Keeping an eye on spending
The Vindicator’s “Govern- ment Watch” is a very worthwhile concept, and I wish you much success in following through with its implementation. You must realize that starting such a program means a long-term commitment. As such, your program could be quite influential in Valley politics.
For many years it has bothered me that politically created jobs are protected during difficult times, while the more necessary jobs such as fire stations, police patrols, road repair and classroom expenses are cut as a way of saving money. What should happen when budgets are cut is that all managers start by taking four-day work weeks with pay reductions of 20 percent. City manager, township manager and county manager positions should be eliminated, since they are duplications of other government posts. Mayors, councilmen, trustees, commissioners, principals and administrators should work reduced hours at a correspondingly reduced pay scale. Where there are multiple people doing the job as a committee, then a reduction in the number of people should be implemented.
Once those changes are made, the budget should be recalculated. If the needed funds are still not available, and I mean without borrowing, then further cuts would need to be made to the staffing people and the actual programs.
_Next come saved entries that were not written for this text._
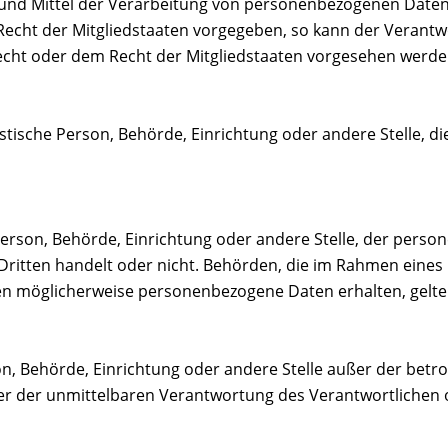
nd Mittel der Verarbeitung von personenbezogenen Daten e
Recht der Mitgliedstaaten vorgegeben, so kann der Verant
cht oder dem Recht der Mitgliedstaaten vorgesehen werde
uristische Person, Behörde, Einrichtung oder andere Stelle,
 Person, Behörde, Einrichtung oder andere Stelle, der per
n Dritten handelt oder nicht. Behörden, die im Rahmen ei
en möglicherweise personenbezogene Daten erhalten, gelten
erson, Behörde, Einrichtung oder andere Stelle außer der be
er der unmittelbaren Verantwortung des Verantwortlichen od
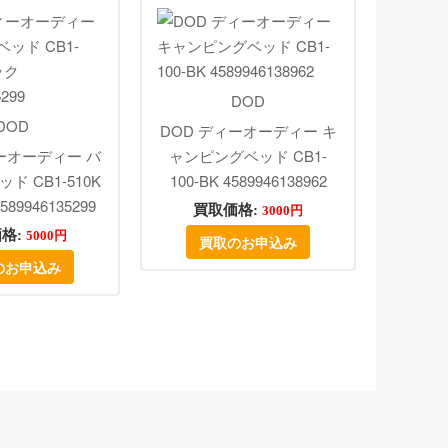
DOD
DOD
DOD ディーオーディー キ
ーオーディー バ
ャンピングベッド CB1-
ド CB1-510K
100-BK 4589946138962
89946135299
買取価格:
3000円
格:
5000円
買取のお申込み
のお申込み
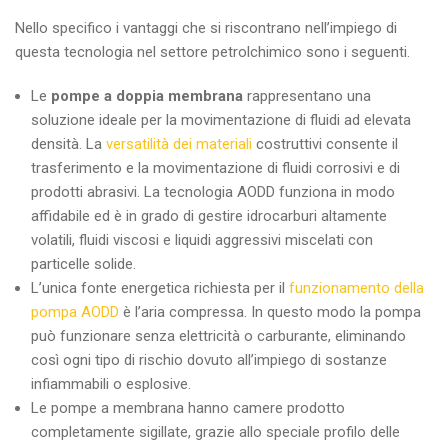
Nello specifico i vantaggi che si riscontrano nell’impiego di
questa tecnologia nel settore petrolchimico sono i seguenti.
Le
pompe a doppia membrana
rappresentano una
soluzione ideale per la movimentazione di fluidi ad elevata
densità. La
versatilità dei materiali
costruttivi consente il
trasferimento e la movimentazione di fluidi corrosivi e di
prodotti abrasivi. La tecnologia AODD funziona in modo
affidabile ed è in grado di gestire idrocarburi altamente
volatili, fluidi viscosi e liquidi aggressivi miscelati con
particelle solide.
L’unica fonte energetica richiesta per il
funzionamento della
pompa AODD
è l’aria compressa. In questo modo la pompa
può funzionare senza elettricità o carburante, eliminando
così ogni tipo di rischio dovuto all’impiego di sostanze
infiammabili o esplosive.
Le pompe a membrana hanno camere prodotto
completamente sigillate, grazie allo speciale profilo delle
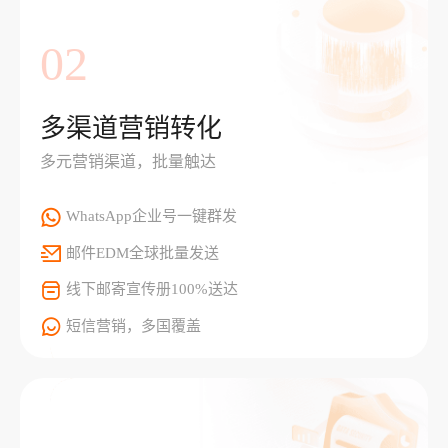
02
多渠道营销转化
多元营销渠道，批量触达
WhatsApp企业号一键群发
邮件EDM全球批量发送
线下邮寄宣传册100%送达
短信营销，多国覆盖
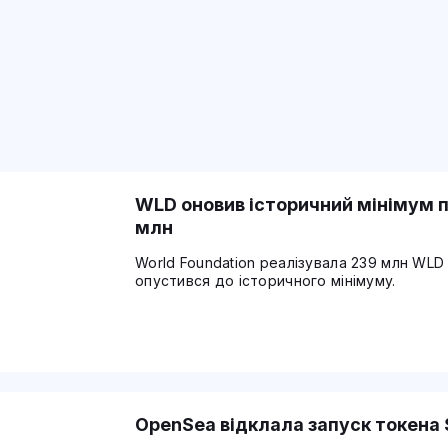
WLD оновив історичний мінімум п
млн
World Foundation реалізувала 239 млн WLD
опустився до історичного мінімуму.
OpenSea відклала запуск токена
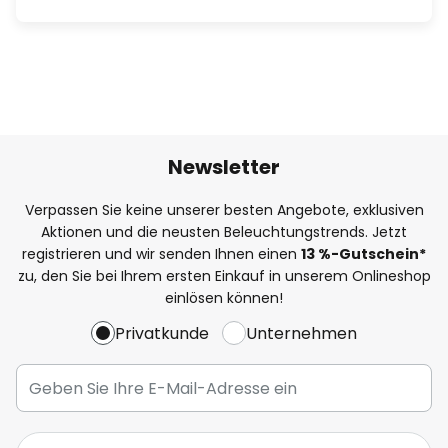
Newsletter
Verpassen Sie keine unserer besten Angebote, exklusiven
Aktionen und die neusten Beleuchtungstrends. Jetzt
registrieren und wir senden Ihnen einen
13
%
-Gutschein*
zu, den Sie bei Ihrem ersten Einkauf in unserem Onlineshop
einlösen können!
Privatkunde
Unternehmen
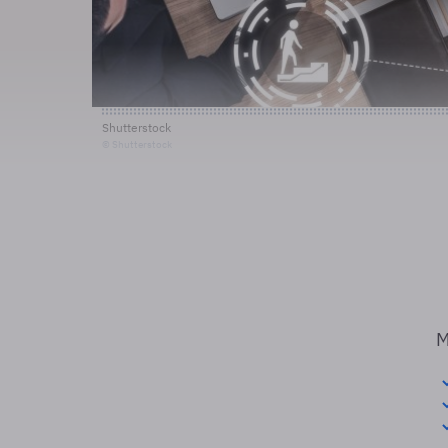
Shutterstock
© Shutterstock
M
This would be a reasonable approach to spending taxpayer’s money. It is not the system in place today.
Donald Butler, Warren
Chamber had a different view
I am writing to set the record straight regarding a recent letter to the editor written by Austintown Township Trustee Lisa Oles. In the letter Trustee Oles said that the Regional Chamber supported the idea of imposing income taxes on employees of existing businesses in Austintown via a JEDD agreement with the city of Youngstown. The Regional Chamber never supported such a proposal and certainly never advocated for the city’s proposal with anyone. The city made its proposal without input from the Regional Chamber, and the proposal was pretty much dead on arrival when presented to local jurisdictions.
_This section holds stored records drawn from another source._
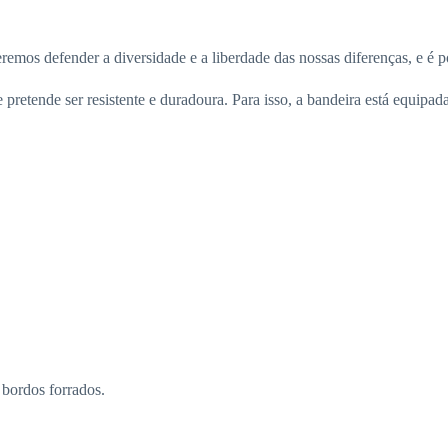
eremos defender a diversidade e a liberdade das nossas diferenças, e é p
tende ser resistente e duradoura. Para isso, a bandeira está equipada
 bordos forrados.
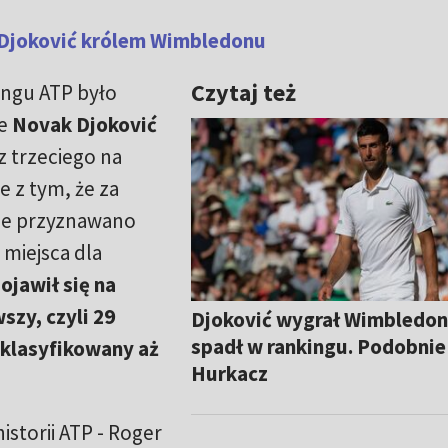
k Djoković królem Wimbledonu
Czytaj też
ingu ATP było
że
Novak Djoković
 trzeciego na
e z tym, że za
nie przyznawano
 miejsca dla
ojawił się na
szy, czyli 29
Djoković wygrał Wimbledon i
spadł w rankingu. Podobnie
 klasyfikowany aż
Hurkacz
historii ATP - Roger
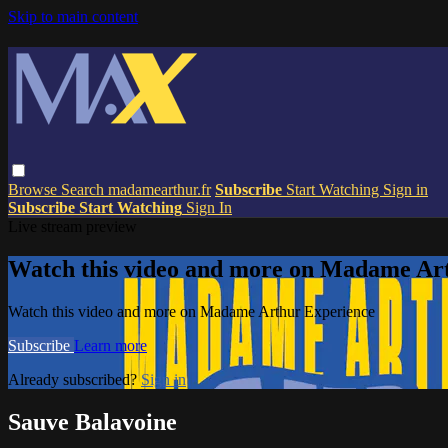
Skip to main content
Browse
Search
madamearthur.fr
Subscribe
Start Watching
Sign in
Subscribe
Start Watching
Sign In
Live stream preview
Watch this video and more on Madame Ar
Watch this video and more on Madame Arthur Experience
Subscribe
Learn more
Already subscribed?
Sign in
Sauve Balavoine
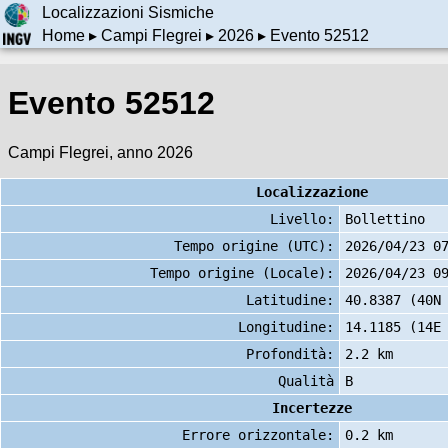
Localizzazioni Sismiche
Home
▸
Campi Flegrei
▸
2026
▸ Evento 52512
Evento 52512
Campi Flegrei, anno 2026
Localizzazione
Livello:
Bollettino
Tempo origine (UTC):
2026/04/23 0
Tempo origine (Locale):
2026/04/23 0
Latitudine:
40.8387 (40N
Longitudine:
14.1185 (14E
Profondità:
2.2 km
Qualità
B
Incertezze
Errore orizzontale:
0.2 km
During that time and since then, the Chamber has promoted the idea of regional collaboration and regional cooperation among neighboring communities in the Mahoning Valley. We have said that such endeavors, including such items as shared services and Joint Economic Development Districts, should be done if they are mutually beneficial to all communities involved. In other words, any such ventures should be win-win situations much as it has been for the cities of Youngstown and Girard, which approved a cooperative agreement that paved the way for the $650 million V&M expansion. Both communities are reaping significant benefits from their decision to collaborate.
We continue to cite the need for elected officials to take the lead in setting aside long-standing parochial interests to embark on initiatives with other communities to save the taxpayers money and spur economic development and jobs in the Valley.
Tony Paglia, Youngstown
The writer is a vice president of the Regional Chamber.
Questioning Kasich’s priorities
In 1997, the Ohio Supreme Court declared the state’s funding for education unconstitutional. Gov. John Kasich said his budget will “put more money into the classroom.” Whose classrooms? Public schools or charter schools?
He is contradicting reports he released that show a $2 billion cut in education funding from this fiscal year to the end of 2013. Some report the cuts as large as $3 billion. He does, however, increase money to charter schools and the voucher program that use our public school tax dollars to pay for private school tuition.
Gov. Kasich’s budget to increase public tax money to failing charter schools is unacceptable and also unconstitutional.
These cuts in state funding will force local school districts to put on higher tax levies to maintain school programs that are needed by our children. Ohio families need investments to be made into our public schools to maintain quality education where it is needed.